The students confirmed biodiesel by testing it in a lab and used it successfully as a stain remover, says D. Beulah, guide teacher. “Now we are trying to use it in a second-hand vehicle”.

In putting scientific concepts into practice, students came across new experiences. For girls from St. Joseph School of Cluny, the project was the first time they used wood stoves, says Mahalakshmi. The team compared four variations like charcoal, pellets, firewood, sawdust of both the casuarina and blueberry wood to conclude on the most efficient source of energy. “There are a lot of villages where wood stoves are used, causing breathing and other problems,” says O. Anjana, her teammate. “Our study shows blueberry pellets are a greener, cheaper and more efficient alternative,” says Francita.

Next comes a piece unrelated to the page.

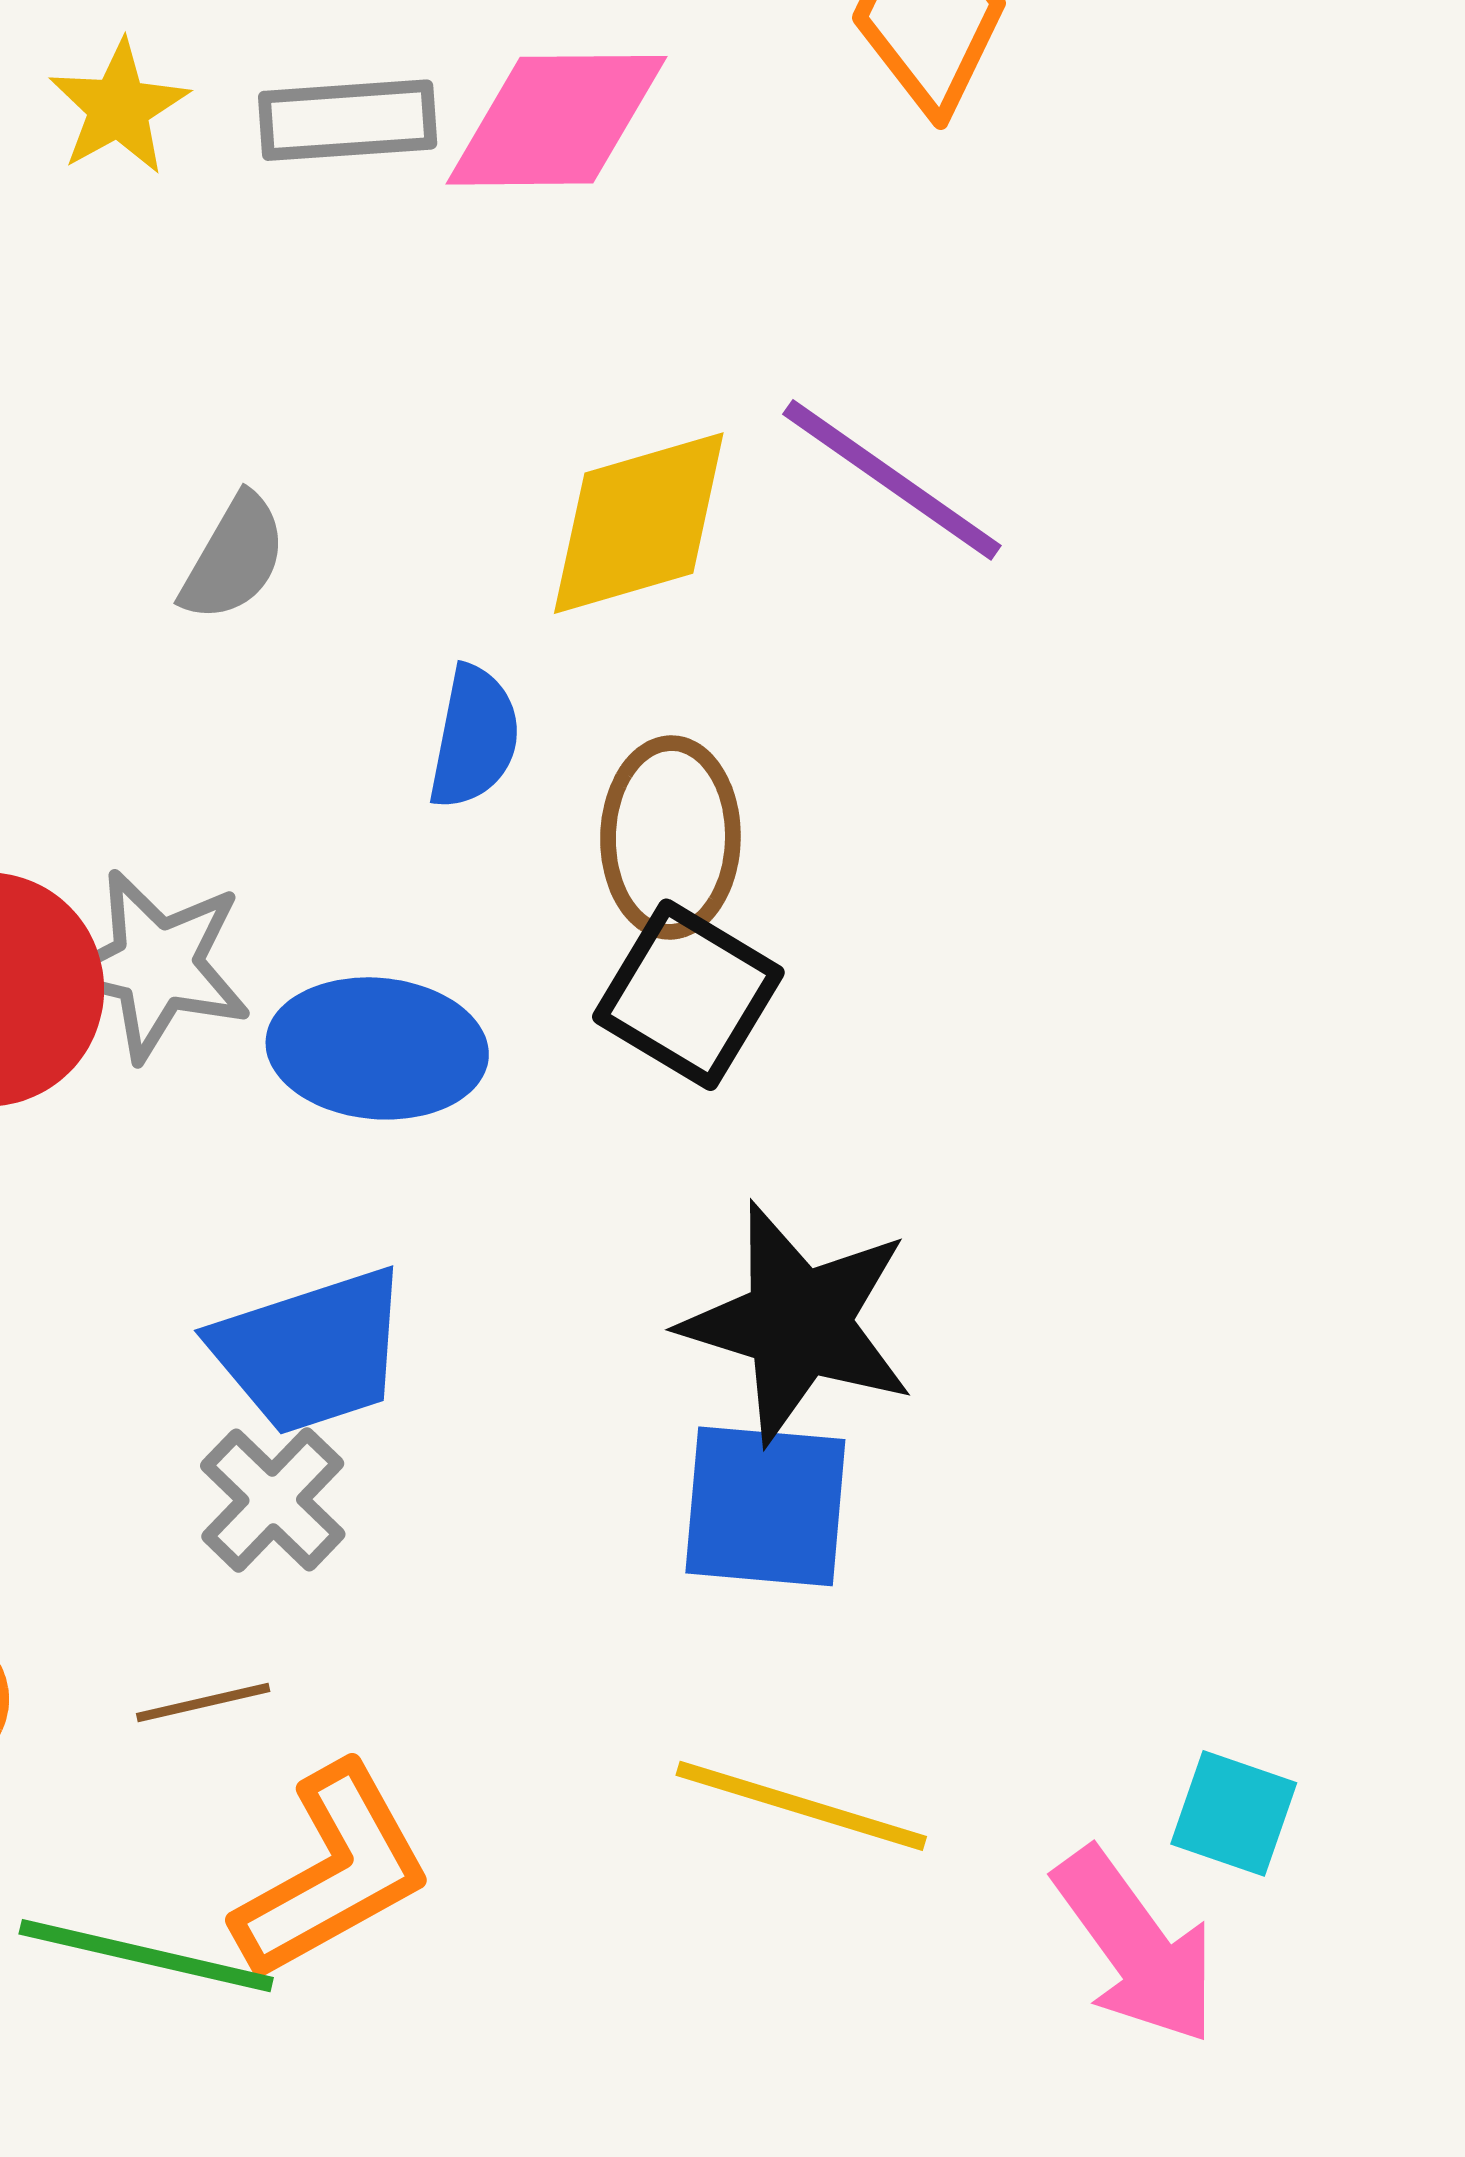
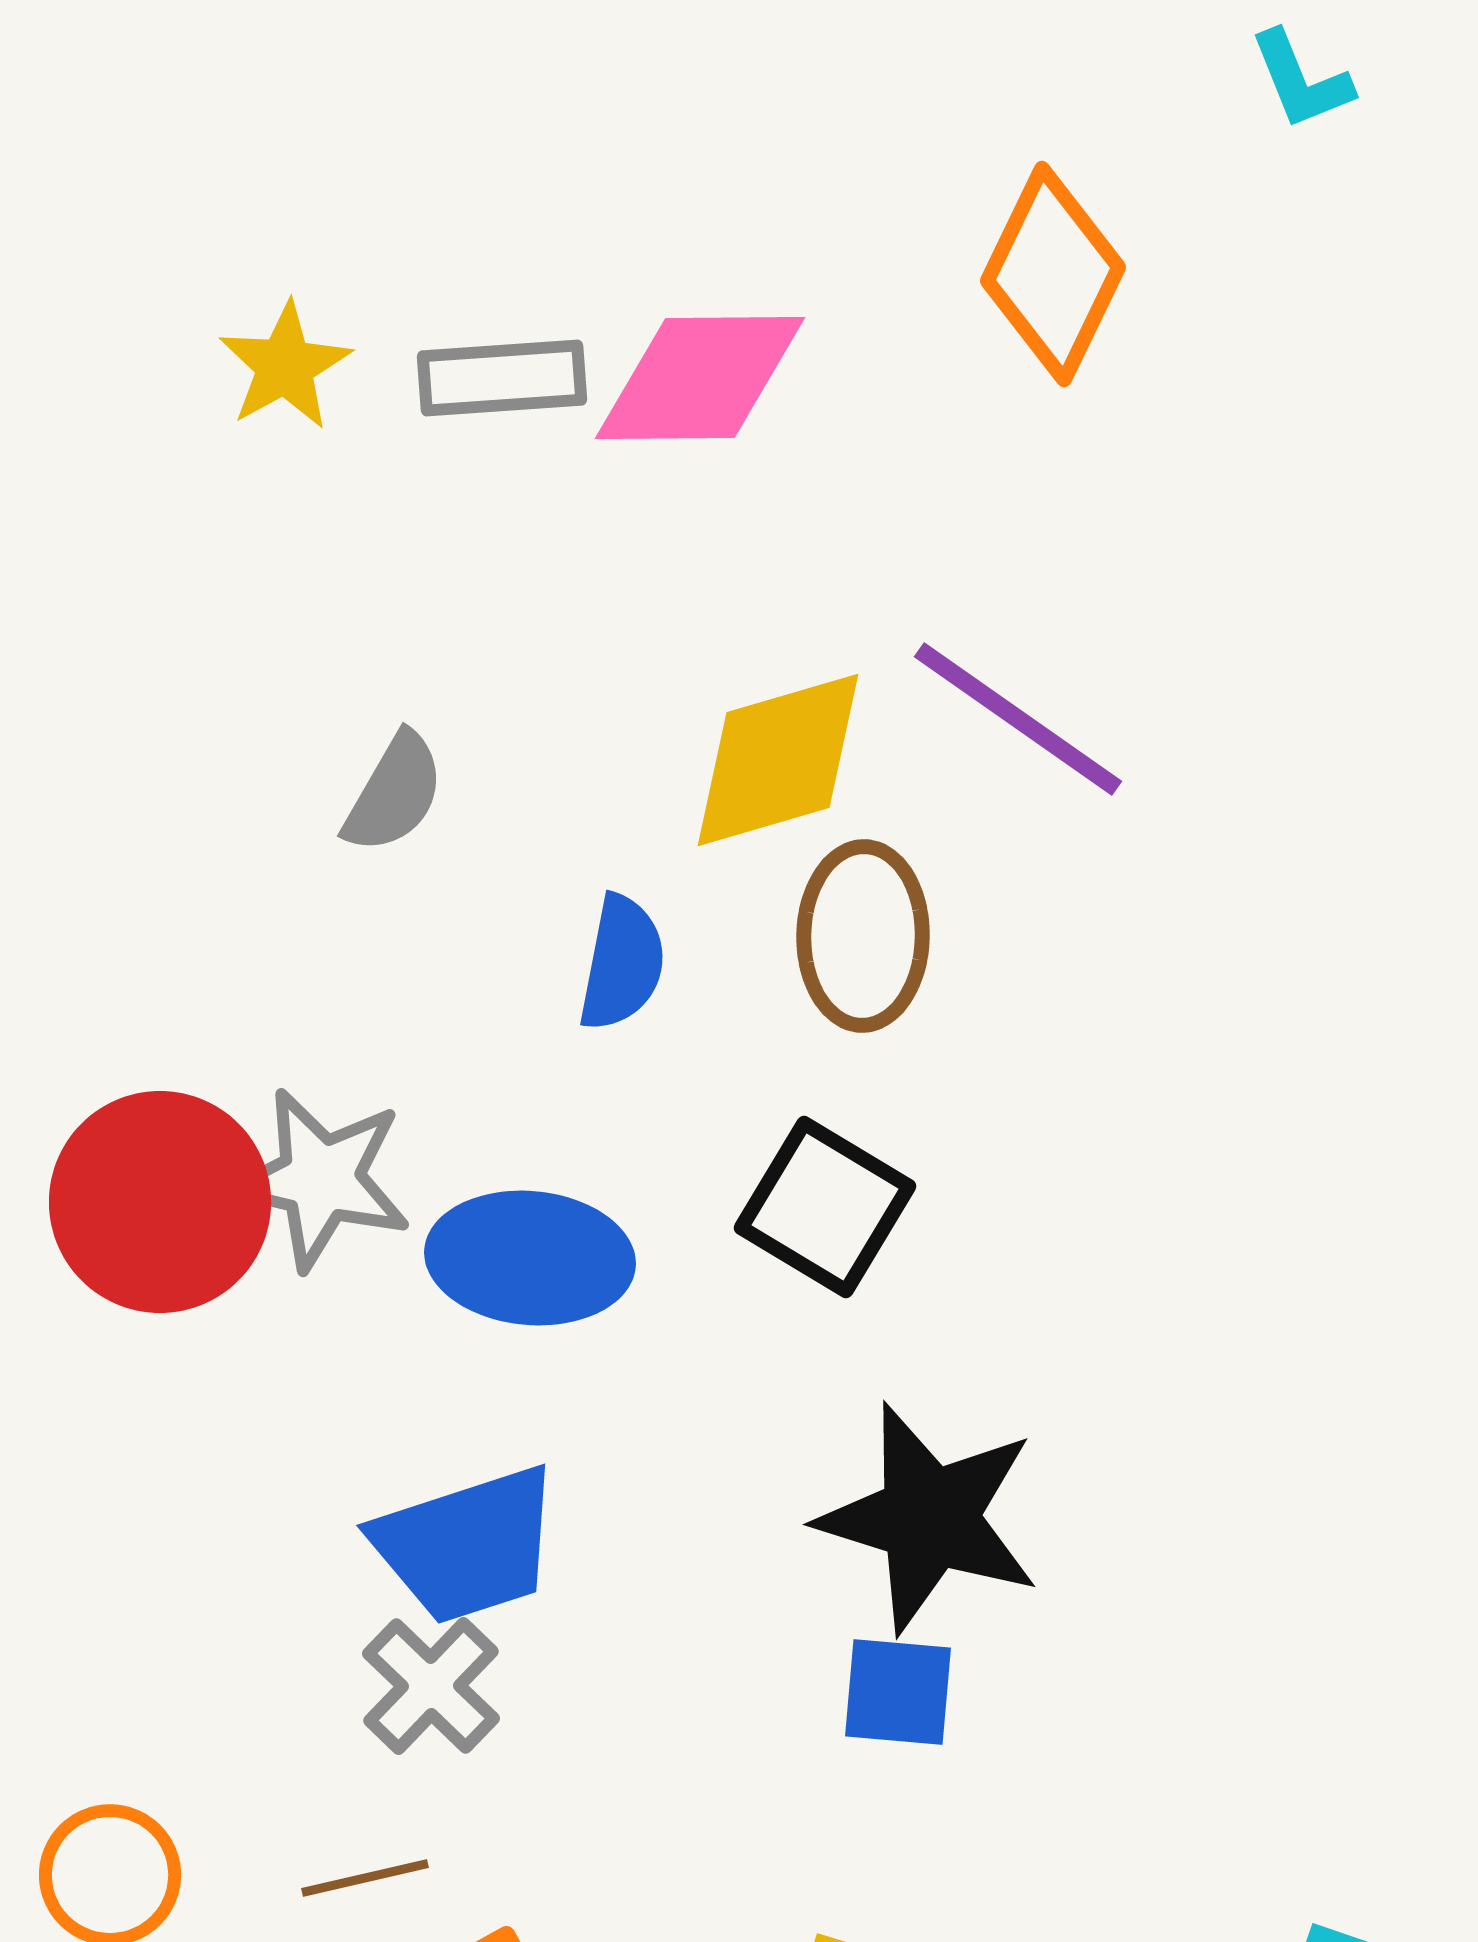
brown ellipse: (670, 837) -> (863, 936), moved
blue square: (765, 1506) -> (898, 1692), size x0.7

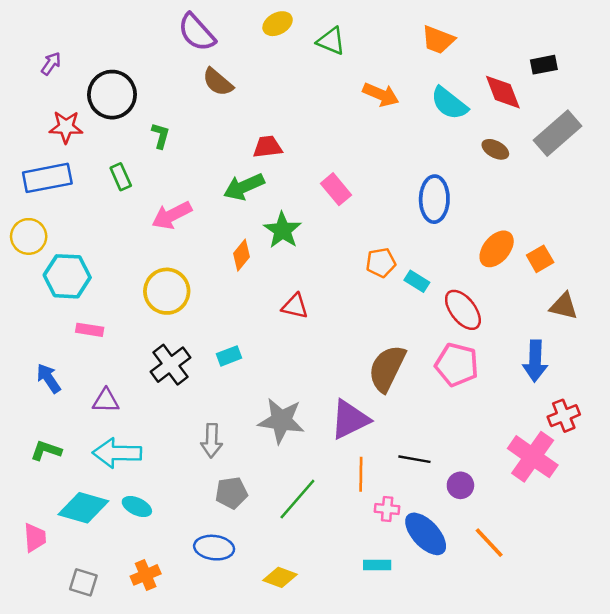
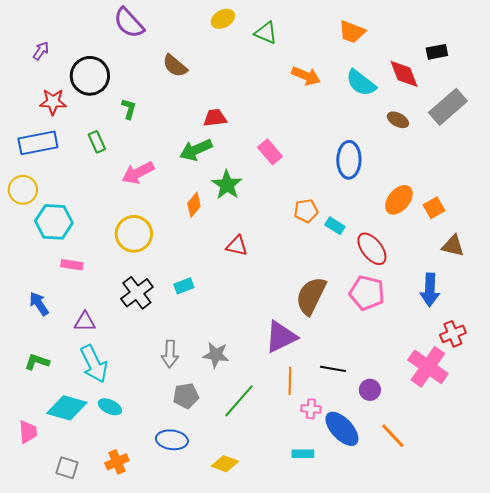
purple semicircle: (197, 32) -> (129, 23), moved
gray star: (281, 421) -> (216, 355), moved, size x0.7
cyan arrow: (117, 453) -> (94, 364), turned -117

N. Narendiran and team, also from Petit Seminaire, have tried to compare the most productive resource for biogas production — prawn and fish waste or vegetable waste. “We visited the market and found that much of the waste is left as litter on road corners. By producing biogas from them, we can channel them for cooking meals in governemt hostels for mid-day meals in schools,” says Narendiran. While there was marginal difference in burning time, the team found prawn and fish waste produces gas in three days, while it takes double the time for vegetable waste.

Disadvantage government schools

The number of participating schools this year has gone down. Except for two schools in Mahe, who make up the selected six, only private institutions from Puducherry have made it to the national level. Government, rural and Tamil-medium schools figure nowhere in the top. There is need to level the playing field, feel members of the Puducherry Science Forum, the local organising body.

The question is who will spend for the projects in government schools, says K. Vijayamurthy, Liasion Officer, Puducherry Science Forum. The Education Department must motivate teachers, who in turn can motivate students, he adds.